Ray Reasons, president and business manager of Local 36, was immediately supportive of the idea. “With the climate of our market at the time, we saw a need to help those on the frontline fighting this pandemic. It was the right thing to offer assistance to the people helping so many others.” While it was good for market share, Reasons notes that wasn’t the point. “We’re not talking huge gains, but every little bit helps. And I’m sure every little bit would help a customer working on the frontline as well.”
Contractors advertised the rebate program on their company websites and social media with the help of SMACNA St. Louis staff. To ensure that no one missed out on the rebate, technicians would also ask customers if they were part of the eligible groups.

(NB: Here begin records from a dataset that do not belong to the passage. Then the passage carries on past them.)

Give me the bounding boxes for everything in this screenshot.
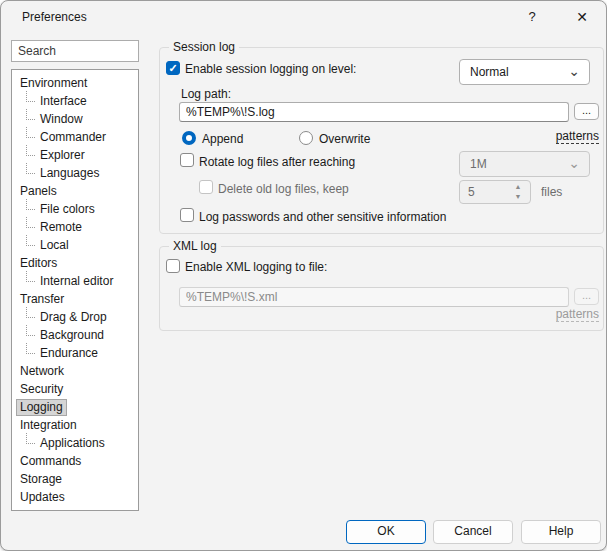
tree-item-drag-drop[interactable]: Drag & Drop	[12, 308, 138, 326]
tree-branch-line	[26, 343, 35, 354]
tree-item-label: Transfer	[16, 291, 68, 308]
xml-log-group-label: XML log	[169, 239, 221, 253]
tree-item-interface[interactable]: Interface	[12, 92, 138, 110]
tree-item-integration[interactable]: Integration	[12, 416, 138, 434]
keep-count-spinner: 5 ▲ ▼	[459, 180, 531, 204]
close-button[interactable]: ✕	[558, 1, 606, 33]
tree-item-environment[interactable]: Environment	[12, 74, 138, 92]
log-path-patterns-link[interactable]: patterns	[556, 129, 599, 144]
enable-xml-logging-label: Enable XML logging to file:	[185, 260, 327, 274]
tree-item-label: Endurance	[36, 345, 102, 362]
tree-item-explorer[interactable]: Explorer	[12, 146, 138, 164]
tree-item-label: Internal editor	[36, 273, 117, 290]
tree-item-commander[interactable]: Commander	[12, 128, 138, 146]
tree-item-endurance[interactable]: Endurance	[12, 344, 138, 362]
tree-item-label: Interface	[36, 93, 91, 110]
append-label: Append	[202, 132, 243, 146]
tree-item-network[interactable]: Network	[12, 362, 138, 380]
logging-level-combobox[interactable]: Normal ⌄	[459, 59, 590, 85]
help-button[interactable]: Help	[521, 520, 601, 544]
tree-branch-line	[26, 145, 35, 156]
tree-item-label: Editors	[16, 255, 61, 272]
xml-patterns-link: patterns	[556, 307, 599, 322]
tree-branch-line	[26, 163, 35, 174]
cancel-button[interactable]: Cancel	[433, 520, 513, 544]
enable-xml-logging-checkbox[interactable]	[166, 259, 180, 273]
tree-item-security[interactable]: Security	[12, 380, 138, 398]
tree-branch-line	[26, 235, 35, 246]
tree-item-background[interactable]: Background	[12, 326, 138, 344]
rotate-log-files-label: Rotate log files after reaching	[199, 155, 355, 169]
tree-item-label: Network	[16, 363, 68, 380]
rotate-size-value: 1M	[470, 157, 487, 171]
tree-item-editors[interactable]: Editors	[12, 254, 138, 272]
tree-item-updates[interactable]: Updates	[12, 488, 138, 506]
tree-branch-line	[26, 433, 35, 444]
tree-item-label: Applications	[36, 435, 109, 452]
xml-path-input	[179, 287, 569, 307]
tree-item-label: Storage	[16, 471, 66, 488]
tree-item-label: Integration	[16, 417, 81, 434]
log-path-label: Log path:	[181, 87, 231, 101]
tree-item-label: Languages	[36, 165, 103, 182]
tree-item-label: Logging	[16, 399, 67, 416]
overwrite-radio[interactable]	[299, 131, 313, 145]
tree-item-commands[interactable]: Commands	[12, 452, 138, 470]
preferences-dialog: Preferences ? ✕ Environment Interface Wi…	[0, 0, 607, 551]
tree-branch-line	[26, 127, 35, 138]
preferences-nav-tree: Environment Interface Window Commander E…	[11, 69, 139, 511]
ellipsis-icon: ...	[582, 289, 591, 301]
spin-up-icon: ▲	[515, 183, 522, 190]
question-icon: ?	[528, 9, 535, 24]
ellipsis-icon: ...	[582, 104, 591, 116]
spin-down-icon: ▼	[515, 193, 522, 200]
tree-item-label: Remote	[36, 219, 86, 236]
rotate-size-combobox: 1M ⌄	[459, 151, 590, 177]
tree-item-label: Panels	[16, 183, 61, 200]
chevron-down-icon: ⌄	[568, 151, 580, 175]
tree-item-label: Updates	[16, 489, 69, 506]
session-log-group-label: Session log	[169, 40, 239, 54]
tree-item-label: Security	[16, 381, 67, 398]
tree-item-label: Environment	[16, 75, 91, 92]
tree-item-label: Background	[36, 327, 108, 344]
keep-count-value: 5	[468, 181, 475, 203]
tree-branch-line	[26, 325, 35, 336]
enable-session-logging-checkbox[interactable]: ✓	[166, 61, 180, 75]
log-passwords-checkbox[interactable]	[180, 208, 194, 222]
log-path-browse-button[interactable]: ...	[574, 103, 599, 120]
tree-item-label: File colors	[36, 201, 99, 218]
log-path-input[interactable]	[179, 102, 569, 122]
search-input[interactable]	[11, 40, 139, 62]
close-icon: ✕	[576, 9, 588, 25]
tree-item-transfer[interactable]: Transfer	[12, 290, 138, 308]
tree-item-storage[interactable]: Storage	[12, 470, 138, 488]
tree-branch-line	[26, 217, 35, 228]
tree-branch-line	[26, 271, 35, 282]
tree-item-local[interactable]: Local	[12, 236, 138, 254]
enable-session-logging-label: Enable session logging on level:	[185, 62, 356, 76]
xml-path-browse-button: ...	[574, 288, 599, 305]
tree-item-internal-editor[interactable]: Internal editor	[12, 272, 138, 290]
tree-item-logging[interactable]: Logging	[12, 398, 138, 416]
files-label: files	[541, 185, 562, 199]
tree-item-window[interactable]: Window	[12, 110, 138, 128]
tree-item-languages[interactable]: Languages	[12, 164, 138, 182]
tree-item-applications[interactable]: Applications	[12, 434, 138, 452]
ok-button[interactable]: OK	[346, 520, 426, 544]
tree-item-remote[interactable]: Remote	[12, 218, 138, 236]
append-radio[interactable]	[182, 131, 196, 145]
tree-item-label: Explorer	[36, 147, 89, 164]
tree-item-label: Commander	[36, 129, 110, 146]
tree-branch-line	[26, 109, 35, 120]
check-icon: ✓	[168, 62, 177, 74]
tree-item-file-colors[interactable]: File colors	[12, 200, 138, 218]
tree-branch-line	[26, 199, 35, 210]
tree-item-label: Window	[36, 111, 87, 128]
titlebar-help-button[interactable]: ?	[510, 1, 554, 33]
tree-item-panels[interactable]: Panels	[12, 182, 138, 200]
tree-item-label: Local	[36, 237, 73, 254]
chevron-down-icon: ⌄	[568, 59, 580, 83]
rotate-log-files-checkbox[interactable]	[180, 153, 194, 167]
log-passwords-label: Log passwords and other sensitive inform…	[199, 210, 446, 224]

Seth Goldkamp, vice president at Design Aire in Maryland Heights wasn’t sure people knew the price of a service call and wanted to be sure customers understood the value of the rebate. After getting the OK from the Better Business Bureau, he chose to market the rebate as a free air conditioner or furnace maintenance tune-up, instead of $100 off.
He notes that the residential HVAC industry did well in 2020. The rebate program “felt like the right thing to offer customers, and it felt good to be able to provide something for free to people who had a completely different experience than we did — people who were either working nonstop or who had hardship in their job,” said Goldkamp. “There were a lot of people, a lot of industries, a lot of occupations that were hurt terribly by COVID and so it felt like we were doing something to give back to the community and to the people who were hurt by it.”
Paul Heimann, controller at St. Louis’s Welsch Heating and Cooling, helped develop the rebate program. “Participating contractors came up with the idea of offering a discounted service call. Customers on the frontline were doing everything they could to help keep people safe and healthy and take care of their home life,” Heimann said.
The team at Scott-Lee Heating in St. Louis was also on board with the program from the get-go. Service manager Jim Baillargeon noted that everyone was affected by the pandemic and wished the rebate program had begun sooner. “Customers are obviously combating and dealing with all sorts of stress at work every single day. The last thing they want to do is deal with an HVAC problem at home.”
Scott-Lee company president Russ Scott was very impressed with the idea and the initiative taken by SMACNA to start it. “If you look at groups that have benefited, it made us feel good to help them, to help the community, and it helped Scott-Lee. So everyone here was excited to take part in a win-win-win opportunity,” Scott
“This was a feel-good program for everyone,” added Paul Heimann, who also noted that his employees were “happy they could help provide a service to the community. The customers obviously were ecstatic to get a rebate that they would not normally qualified for, but I think they were just grateful that people were doing everything that they could to help out in that situation.”